Given records Block Start

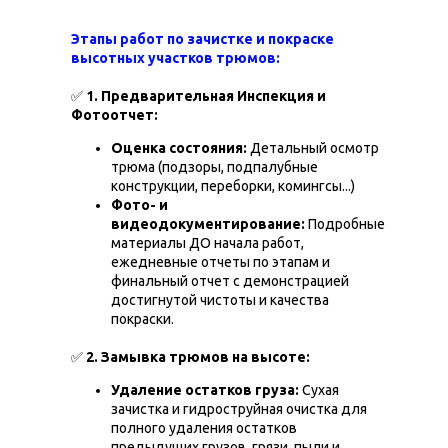
Этапы работ по зачистке и покраске
высотных участков трюмов:
✅
1. Предварительная Инспекция и
Фотоотчет:
Оценка состояния:
Детальный осмотр
трюма (подзоры, подпалубные
конструкции, переборки, комингсы...)
Фото- и
видеодокументирование:
Подробные
материалы ДО начала работ,
ежедневные отчеты по этапам и
финальный отчет с демонстрацией
достигнутой чистоты и качества
покраски.
✅
2. Замывка трюмов на высоте:
Удаление остатков груза:
Сухая
зачистка и гидроструйная очистка для
полного удаления остатков
предыдущих грузов, грязи, пыли и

Given records Block End

What is expected ▸
Where a line above holds the string "трюмов", copy that line.

Exercise result ▸
высотных участков трюмов:
2. Замывка трюмов на высоте:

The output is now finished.